Apesar disso, o transcorrer dos processos de mediação junto a turma foram essenciais no sentido de promover o compartilhamento de experiências e a construção de sentido para o trabalho. Muitos dos saberes compartilhados se entrelaçavam, contribuindo não só, para a formação técnica das ACS, mas para sua formação humana, enquanto profissionais engajadas com seu importante papel de mobilização comunitária para a transformação da realidade social.
Foi nesse contexto que o SCA foi sendo estruturado, enquanto uma ação inédita para formação de mais de 200 mil agentes de saúde brasileiros. No entanto, salienta-se a essencialidade de que as ações futuras busquem a construção do diálogo contínuo entre todos os envolvidos, a fim de que as reflexões propostas no curso levem em conta a realidade de cada território, bem como contribuam para o resgate do potencial das ACS enquanto classe que pode possibilitar, de fato, a materialização da participação popular e a efetivação do controle social, que segue em constante ameaça.


Referências
FAUSTO, M.C.R.; MATTA, G.C. Atenção Primária à Saúde: histórico e perspectivas. In: MOROSINI, M.V.G.C. Modelos de atenção e a saúde da família. Rio de Janeiro: EPSJV, 2007.

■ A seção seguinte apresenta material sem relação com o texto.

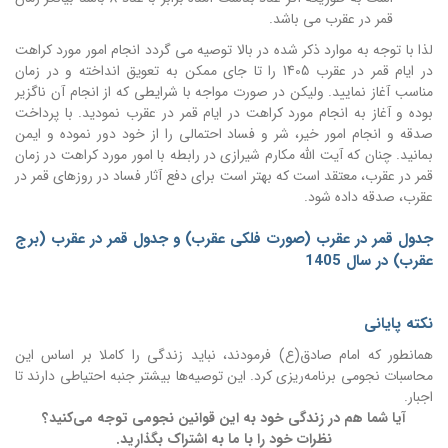
قمر در عقرب می باشد.
لذا با توجه به موارد ذکر شده در بالا توصیه می گردد انجام امور مورد کراهت
در ایام قمر در عقرب 1405 را تا جای ممکن به تعویق انداخته و در زمان
مناسب آغاز نمایید. ولیکن در صورت مواجه با شرایطی که از انجام آن ناگزیر
بوده و آغاز به انجام مورد کراهت در ایام قمر در عقرب نمودید. با پرداخت
صدقه و انجام امور خیر، شر و فساد احتمالی را از خود دور نموده و ایمن
بمانید. چنان که آیت الله مکارم شیرازی در رابطه با امور مورد کراهت در زمان
قمر در عقرب، معتقد است که بهتر است برای دفع آثار فساد در روزهای قمر در
عقرب، صدقه داده شود.
جدول قمر در عقرب (صورت فلکی عقرب) و جدول قمر در عقرب (برج
عقرب) در سال 1405
نکته پایانی
همانطور که امام صادق(ع) فرمودند، نباید زندگی را کاملا بر اساس این
محاسبات نجومی برنامه‌ریزی کرد. این توصیه‌ها بیشتر جنبه احتیاطی دارند تا
اجبار.
آیا شما هم در زندگی خود به این قوانین نجومی توجه می‌کنید؟
ن
ظرات خود را با ما به اشتراک بگذارید.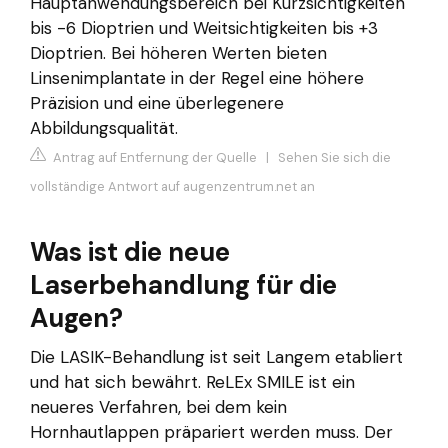
Hauptanwendungsbereich bei Kurzsichtigkeiten
bis -6 Dioptrien und Weitsichtigkeiten bis +3
Dioptrien. Bei höheren Werten bieten
Linsenimplantate in der Regel eine höhere
Präzision und eine überlegenere
Abbildungsqualität.
Antrag auf Entfernung der Quelle
|
Sehen Sie sich die
vollständige Antwort auf augenzentrum.net an
Was ist die neue
Laserbehandlung für die
Augen?
Die LASIK-Behandlung ist seit Langem etabliert
und hat sich bewährt. ReLEx SMILE ist ein
neueres Verfahren, bei dem kein
Hornhautlappen präpariert werden muss. Der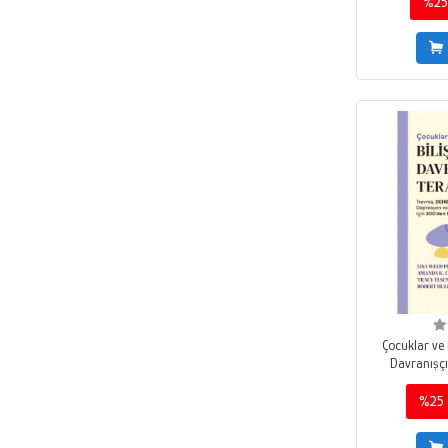
Ömer Seyfettin
%25
Altın Kitaplar - Özel Ürün
2019
Hüseyin Rahmi Gürpınar
Altın Kitaplar - Özel Yayınlar
Ağustos 2023
Fatma Aliye
Altın Kitaplar - Sözlükler
Kasım 2018
Moliere
Altın Kitaplar Akademi
Ocak 2022
Sam Horn
Altın Nokta Basım Yayın
Kasım 2021
Chevy Stevens
Altın Post Yayıncılık
Aralık 2022
Elie Wiesel
Altınbaş Üniversitesi Yayınları
Mart 2022
Friedrich Wilhelm Nietzsche
Altınordu Yayınları
Mayıs 2022
Laszlo Bock
Amatör Denizcilik Federasyonu
Temmuz 2022
Honore de Balzac
Anadolu Ajansı Yayınevi
Eylül 2022
Emily Bronte
Anahtar Kitaplar Yayınevi
2022
Çocuklar ve E
Jean Jacques Rousseau
Davranışçı
Angora Kitapları
Ocak 2023
Charles Dickens
Anı Yayıncılık
%25
Şubat 2023
Linwood Barclay
Ank Medya Yayınları
2023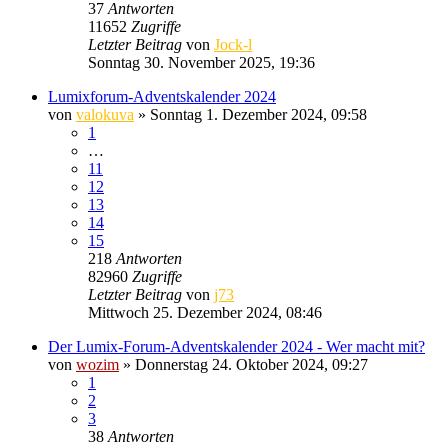
37
Antworten
11652
Zugriffe
Letzter Beitrag
von
Jock-l
Sonntag 30. November 2025, 19:36
Lumixforum-Adventskalender 2024
von
valokuva
» Sonntag 1. Dezember 2024, 09:58
1
…
11
12
13
14
15
218
Antworten
82960
Zugriffe
Letzter Beitrag
von
j73
Mittwoch 25. Dezember 2024, 08:46
Der Lumix-Forum-Adventskalender 2024 - Wer macht mit?
von
wozim
» Donnerstag 24. Oktober 2024, 09:27
1
2
3
38
Antworten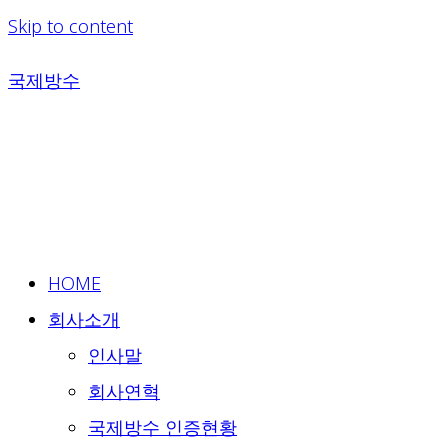
Skip to content
국제방수
HOME
회사소개
인사말
회사연혁
국제방수 인증현황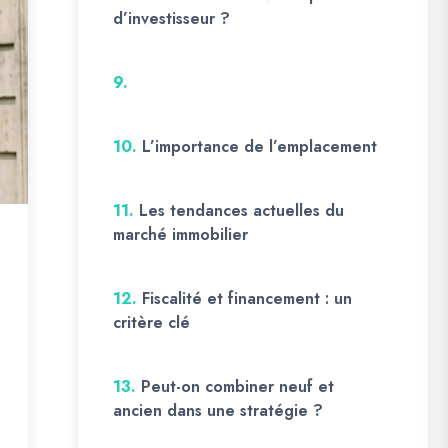
d’investisseur ?
9.
10.
L’importance de l’emplacement
11.
Les tendances actuelles du
marché immobilier
12.
Fiscalité et financement : un
critère clé
13.
Peut-on combiner neuf et
ancien dans une stratégie ?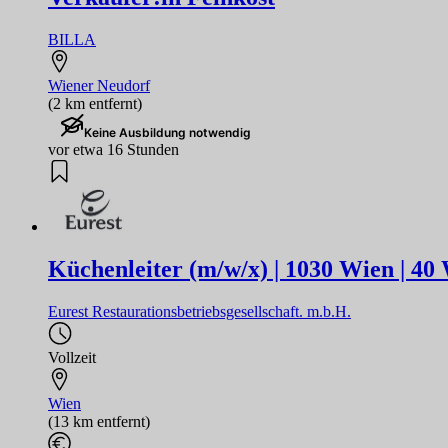
BILLA
Wiener Neudorf
(2 km entfernt)
Keine Ausbildung notwendig
vor etwa 16 Stunden
Küchenleiter (m/w/x) | 1030 Wien | 4
Eurest Restaurationsbetriebsgesellschaft. m.b.H.
Vollzeit
Wien
(13 km entfernt)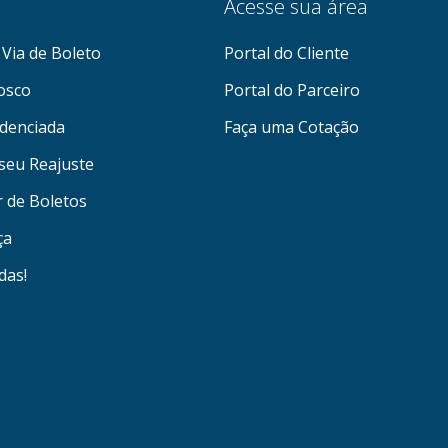
Acesse sua área
Via de Boleto
Portal do Cliente
osco
Portal do Parceiro
denciada
Faça uma Cotação
seu Reajuste
r de Boletos
ça
das!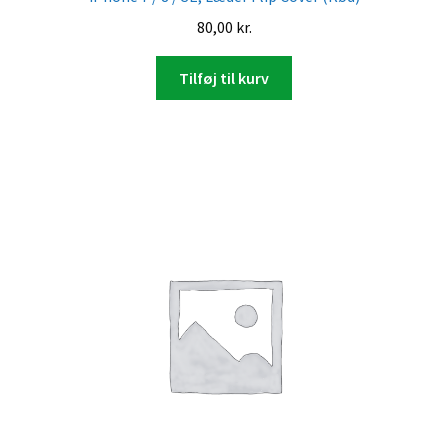
80,00
kr.
Tilføj til kurv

FURTADO, J.H.L.; FURTADO, F.P.L.; ALMEIDA, S.A. A formação profissional dos Agentes Comunitários de Saúde em questão: uma proposta de projeto de extensão. In: XAVIER, B.L. et al. (Org.). Trilhas formativas na Docência da Educação Profissional e Tecnológica. 1ed.: IFRJ, 2023.

MÉLLO, L.M.B.D.; SANTOS, R.C.; ALBUQUERQUE, P.C. Agentes comunitárias de saúde e a busca pelo ensino superior: motivações e implicações para a profissão Physis, v.33, 2023.

MOROSINI, M.V.; FONSECA, A.F. Os agentes comunitários na Atenção Primária à Saúde no Brasil: inventário de conquistas e desafios. Saúde Debate, v.42, n.1, 2018.

PEREIRA, E.M; LINHARES, F. O Estado e as políticas sociais no capitalismo. In: MOROSINI, M.V.G.C. (Org.). Sociedade, estado e direito à saúde. Rio de Janeiro: EPSJV, 2007.

Fonte(s) de financiamento: Não se aplica.